As well as teaching the course, Halligey is an avid archery historian. Talking with him after our first class, he informs me of just how ancient a practice it is. Unless you love The Wheel of Time and Hannibal's exploits as much as I do, you can only imagine my excitement.
‘There are caves in the south of France, as well as Spain and North Africa, that contain Neolithic paintings of people hunting game and fighting with bows,' Halligey informs his avid new pupils. 'These have been tentatively dated at around 15,000 to 30,000 years old. Indeed, one of the oldest complete bows found in Europe is the Ballybog bow, found here in Ireland and dated around 5,000 years old.'
Although the archery scene in Northern Ireland is currently relatively small, with about 800 people registered in 40 clubs around the country, Halligey’s club (the Lough Cuan Bowmen) have been instrumental in bringing important events here, such as the All British Field Archery Championship.
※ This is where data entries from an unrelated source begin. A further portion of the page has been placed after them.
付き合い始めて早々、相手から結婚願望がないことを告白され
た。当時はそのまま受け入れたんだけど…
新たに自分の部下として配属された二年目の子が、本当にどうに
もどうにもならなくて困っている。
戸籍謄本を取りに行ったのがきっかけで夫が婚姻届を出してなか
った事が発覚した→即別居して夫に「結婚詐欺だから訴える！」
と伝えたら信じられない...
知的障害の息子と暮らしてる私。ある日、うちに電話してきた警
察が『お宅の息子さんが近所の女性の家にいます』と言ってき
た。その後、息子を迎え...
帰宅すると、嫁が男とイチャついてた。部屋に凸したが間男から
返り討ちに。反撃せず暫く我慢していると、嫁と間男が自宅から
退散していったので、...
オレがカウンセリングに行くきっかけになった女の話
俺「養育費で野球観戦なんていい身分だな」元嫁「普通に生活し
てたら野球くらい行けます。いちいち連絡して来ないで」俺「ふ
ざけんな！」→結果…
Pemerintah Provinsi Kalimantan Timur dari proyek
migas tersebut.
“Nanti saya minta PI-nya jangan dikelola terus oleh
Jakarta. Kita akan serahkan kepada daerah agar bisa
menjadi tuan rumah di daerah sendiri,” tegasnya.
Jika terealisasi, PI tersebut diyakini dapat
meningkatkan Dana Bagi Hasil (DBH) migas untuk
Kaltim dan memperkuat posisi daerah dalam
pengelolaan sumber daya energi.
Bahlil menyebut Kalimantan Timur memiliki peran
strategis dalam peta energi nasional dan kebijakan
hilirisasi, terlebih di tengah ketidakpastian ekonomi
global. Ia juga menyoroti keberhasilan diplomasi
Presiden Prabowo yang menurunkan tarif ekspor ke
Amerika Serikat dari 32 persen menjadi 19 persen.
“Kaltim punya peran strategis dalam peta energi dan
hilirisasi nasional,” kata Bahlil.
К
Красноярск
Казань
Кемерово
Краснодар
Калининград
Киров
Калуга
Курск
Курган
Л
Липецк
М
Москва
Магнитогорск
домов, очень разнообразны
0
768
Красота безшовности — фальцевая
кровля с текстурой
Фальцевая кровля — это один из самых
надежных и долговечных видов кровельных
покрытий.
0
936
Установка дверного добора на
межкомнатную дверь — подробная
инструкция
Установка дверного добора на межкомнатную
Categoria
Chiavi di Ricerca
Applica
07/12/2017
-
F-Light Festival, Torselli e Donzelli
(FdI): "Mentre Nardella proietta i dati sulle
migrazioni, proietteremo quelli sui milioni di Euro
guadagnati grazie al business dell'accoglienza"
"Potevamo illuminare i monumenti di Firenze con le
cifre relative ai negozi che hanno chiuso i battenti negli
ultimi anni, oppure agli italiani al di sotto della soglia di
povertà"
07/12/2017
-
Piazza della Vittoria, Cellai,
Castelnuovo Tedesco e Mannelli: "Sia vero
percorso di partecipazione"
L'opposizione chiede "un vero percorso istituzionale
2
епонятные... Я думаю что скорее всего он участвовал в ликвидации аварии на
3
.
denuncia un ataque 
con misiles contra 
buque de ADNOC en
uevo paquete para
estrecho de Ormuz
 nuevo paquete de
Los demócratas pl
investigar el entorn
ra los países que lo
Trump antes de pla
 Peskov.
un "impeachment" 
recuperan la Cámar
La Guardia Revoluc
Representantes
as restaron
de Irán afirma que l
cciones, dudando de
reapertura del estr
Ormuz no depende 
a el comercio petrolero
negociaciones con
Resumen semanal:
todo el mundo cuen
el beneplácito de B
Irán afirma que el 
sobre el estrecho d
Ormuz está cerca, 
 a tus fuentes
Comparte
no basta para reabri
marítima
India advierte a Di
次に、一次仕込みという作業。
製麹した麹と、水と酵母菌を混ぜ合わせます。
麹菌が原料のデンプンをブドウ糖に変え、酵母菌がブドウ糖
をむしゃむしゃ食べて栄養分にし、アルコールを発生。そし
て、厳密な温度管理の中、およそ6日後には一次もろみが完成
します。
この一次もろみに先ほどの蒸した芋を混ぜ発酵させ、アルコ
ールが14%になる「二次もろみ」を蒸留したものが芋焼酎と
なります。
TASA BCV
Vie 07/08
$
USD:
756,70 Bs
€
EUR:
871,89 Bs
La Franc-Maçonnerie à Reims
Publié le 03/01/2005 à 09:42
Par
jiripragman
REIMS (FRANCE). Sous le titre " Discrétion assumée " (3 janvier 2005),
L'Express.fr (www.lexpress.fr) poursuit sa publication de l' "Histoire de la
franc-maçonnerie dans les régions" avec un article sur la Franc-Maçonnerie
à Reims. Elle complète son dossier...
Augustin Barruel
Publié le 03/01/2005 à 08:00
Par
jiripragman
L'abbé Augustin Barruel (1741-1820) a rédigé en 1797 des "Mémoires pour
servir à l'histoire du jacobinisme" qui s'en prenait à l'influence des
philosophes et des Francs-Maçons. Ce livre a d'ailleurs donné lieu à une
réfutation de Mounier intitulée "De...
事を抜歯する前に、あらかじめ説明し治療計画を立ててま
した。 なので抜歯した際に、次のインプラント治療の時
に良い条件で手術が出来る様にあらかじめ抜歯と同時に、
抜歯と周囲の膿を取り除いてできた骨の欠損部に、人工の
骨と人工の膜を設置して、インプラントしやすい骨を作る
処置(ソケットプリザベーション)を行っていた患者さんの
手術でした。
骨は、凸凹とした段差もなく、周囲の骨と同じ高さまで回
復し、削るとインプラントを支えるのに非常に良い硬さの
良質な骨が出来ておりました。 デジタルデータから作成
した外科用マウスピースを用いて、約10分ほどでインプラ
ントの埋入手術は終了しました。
Furthermore, says Halligey, bowmen have played a major part in the progression of Irish history. That heritage is celebrated annually by various societies and associations and at various events, such as the British Longbow Society’s annual Celtic match between Scotland and Northern Ireland, due to be held in June this year.
‘The match is going to be in Greyabbey, in the grounds of Rosemount, which holds real cultural significance’, explains Halligey. ‘With the longshot field there, laid out in 1606, we will be shooting on quite historical grounds. This, of course, ties in with Ulster-Scots heritage.
'In terms of Irish heritage, the use of the bow really began when Strongbow came over to Ireland in about 1170. The Irish previously preferred to throw spears or darts. If you go to the Ulster Museum, or the National Museum in Dublin, you’ll find that there are various artifacts connected with archery.’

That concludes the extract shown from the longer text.